March 05, 2024

Behind the Code: Assessing Public Compile-Time Obfuscators for Enhanced OPSEC

Written by Christopher Paschen

Research

Recently, I’ve seen an uptick in interest in compile-time obfuscation of native code through the use of LLVM. Many of the base primitives used to perform these obfuscation methods are themselves over a year old, and some of the initial research that I’m aware of is over a decade old at this point.

Given the prevalence of heuristics-based detections in a variety of AV engines, I wanted to attempt to find and perform a basic pass on whether compile-time obfuscation for native code yielded decreased or increased detection rates. I wanted to approach this from a naive point of view to see if large changes in detection rates could be observed with minimal input effort. This means that I will not be diving into how to interpret and understand LLVM IR/MIR formats (intermediate formats that optimization passes are performed on) nor how to write your own obfuscator.

Throughout this post, we will also be touching on creating an LLVM-based toolchain that compiles against the Microsoft SDK similar to cl.exe. This included compiling and statically linking against the C runtime used using the /MT option instead of always depending on dynamically linking to msvcrt.dll.

If you want to skip ahead, links to the various test results are available in the appendix at the end of this post.

Environment Setup

The primary obfuscation tool for native code that I am aware of is via obfuscation passes introduced into LLVM. We will examine public passes and their effects on the detection rates of native executables.

I must convey how the environment for these compilations are created such that you, as a reader, can recreate these experiments or potentially introduce compile-time obfuscation into your workflow.

Native Code Obfuscation Setup

To set up our obfuscation toolchain, we need to complete five (5) steps:

Install LLVM/Clang from the system repository
Use xwin to download and set up the Windows SDK
Validate that we can produce a functional Windows binary
Download and modify a set of public LLVM obfuscation passes
Compile these passes and create a template makefile for future use
Validate that we can produce an obfuscated, functional binary

For this blog post's purposes, the environment being used will consist of a Fedora 39 machine, using a LLVM-17-based toolchain with out-of-tree plugin passes.

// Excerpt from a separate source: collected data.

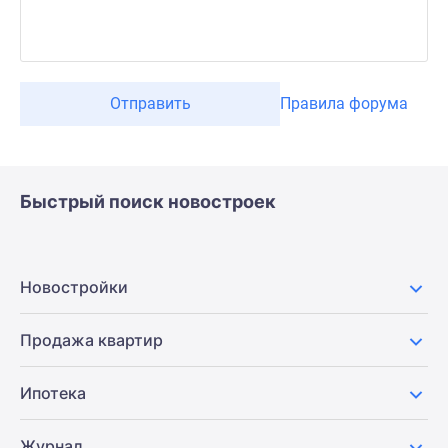
Отправить
Правила форума
Быстрый поиск новостроек
Новостройки
Продажа квартир
Ипотека
Журнал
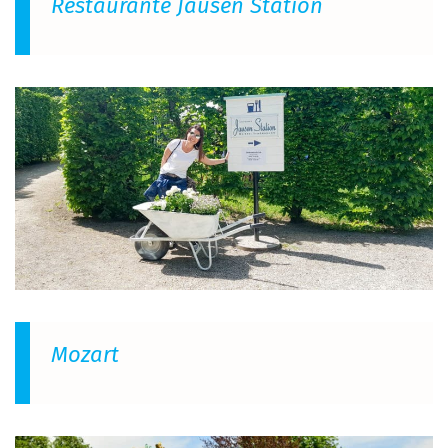
Restaurante Jausen Station
Mozart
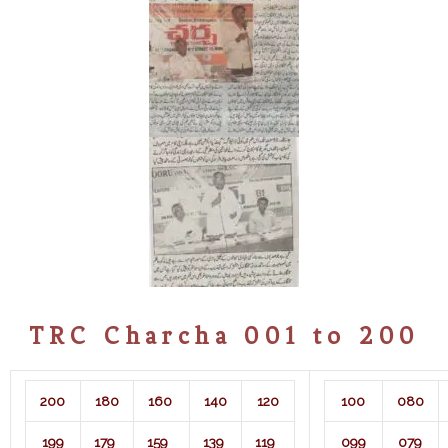
TRC Charcha 001 to 200
200
180
160
140
120
100
080
199
179
159
139
119
099
079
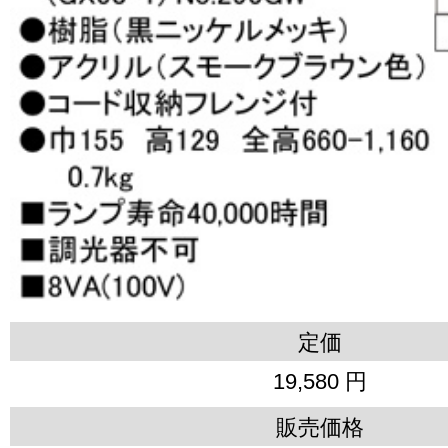
定価
19,580 円
販売価格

This toolchain will be configured to utilize the Visual Studio SDK and headers directly. Acquisition and layout of the visual studio environment is performed by xwin.

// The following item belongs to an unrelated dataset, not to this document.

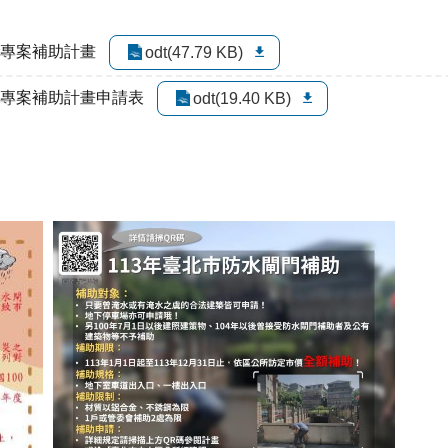
度專案補助計畫
odt(47.79 KB)
度專案補助計畫申請表
odt(19.40 KB)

To install LLVM and the clang-cl front-end, open a command terminal on a Fedora-based Linux machine and execute:

dnf install clang clang-libs clang-resource-filesystem llvm llvm-libs llvm-devel

This will install LLVM and our clang-cl front-end, which will drive the compilation process. If you have not heard of clang-cl before, it is the MSVC (Microsoft Visual C++) compatible front-end for clang. When we intermix this with the SDK/headers we will download using xwin, it gives us an environment that creates executables as though you compiled it with Visual Studio on a Windows machine using clang. Note that the produced executable is different from when produced using cl.exe proper (e.g., the rich header is missing), but it will get us close enough and follows the format of what is now a drop-down option available in the foremost Windows native executable IDE.

With clang installed, we need to acquire and set up our Windows SDK. Copying the Windows SDK from a Visual Studio install and creating symlinks to deal with common differences such as file case sensitivity is possible but time consuming. Fortunately for us, xwin exists and will ease us through this process. Download the latest xwin release from GitHub. If you are using an x86-based Fedora Linux machine, you will want xwin-*-x86_64-unknown-linux-musl.tar.gz. Otherwise, you need to match the format for the host you will be running the xwin tool on.

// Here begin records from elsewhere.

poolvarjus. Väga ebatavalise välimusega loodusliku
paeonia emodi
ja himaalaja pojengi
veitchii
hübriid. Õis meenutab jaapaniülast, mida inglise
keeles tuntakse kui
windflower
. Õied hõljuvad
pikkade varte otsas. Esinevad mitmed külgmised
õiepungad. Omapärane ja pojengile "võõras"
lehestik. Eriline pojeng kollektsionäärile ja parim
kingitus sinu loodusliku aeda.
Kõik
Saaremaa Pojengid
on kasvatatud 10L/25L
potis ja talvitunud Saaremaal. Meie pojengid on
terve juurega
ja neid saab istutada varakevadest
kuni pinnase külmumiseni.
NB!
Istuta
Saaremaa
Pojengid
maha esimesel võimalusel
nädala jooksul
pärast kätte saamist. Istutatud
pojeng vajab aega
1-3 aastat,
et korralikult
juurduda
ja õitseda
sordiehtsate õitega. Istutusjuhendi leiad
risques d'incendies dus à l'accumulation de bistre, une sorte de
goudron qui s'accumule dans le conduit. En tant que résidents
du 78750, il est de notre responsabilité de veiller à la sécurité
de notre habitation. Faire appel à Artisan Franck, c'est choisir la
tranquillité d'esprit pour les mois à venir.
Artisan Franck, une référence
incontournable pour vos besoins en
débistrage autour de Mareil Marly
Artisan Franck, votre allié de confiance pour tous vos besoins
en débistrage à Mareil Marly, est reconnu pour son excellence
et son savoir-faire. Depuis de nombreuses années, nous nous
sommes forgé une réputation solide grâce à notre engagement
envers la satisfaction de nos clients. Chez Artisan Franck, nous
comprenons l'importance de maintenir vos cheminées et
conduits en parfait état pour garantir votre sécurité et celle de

After the download is complete, open a terminal in the directory of the extracted folder and execute the following commands to download the Microsoft SDK:

mv xwin-* /<final_home_partition>
cd <where you moved xwin to>
./xwin --arch x86,x86_64 --accept-license splat --output <final_home> --preserve-ms-arch-notation

In my case, < final_home > is /opt/winsdk.

Finally, we can test that we have created a working toolchain by making a basic message box program. The source code for this basic program, along with links to the rest of our code, is available here.

The message box code can be compiled against our clang setup using the following command:

 clang-cl /winsdkdir /opt/winsdk/sdk /vctoolsdir /opt/winsdk/crt /MT -fuse-ld=lld-link test.cpp user32.lib

This executable can be transferred and tested on a Windows machine. As of this writing, the executable successfully executed on a Windows 10 system. With our working compiler, it is now possible to locate and configure some out-of-tree passes to use in our obfuscation testing.

For this experiment, the obfuscation passes will be a lightly modified fork of https://github.com/AimiP02/BronyaObfus. This repository was selected because the passes are already compatible with LLVM’s new pass manager. It is also relatively easy to split up the passes such that each can be fed individually into our compilation process. The modified fork used in the tests associated with this post is available here.

To compile the obfuscation passes, we will use cmake and a Unix makefile by running the following commands:

git clone https://github.com/freefirex/BronyaObfus
cd BronyaObfus
mkdir build
cd build
cmake ..
make

If you list the directory now, you should see a collection of .so files, namely libBogusControlFlow.so, libFlattening.so, libIndirectCall.so, libMBAObfuscation.so, and libStringObfuscation.so. With these shared object files, we can now introduce obfuscation passes to compilation.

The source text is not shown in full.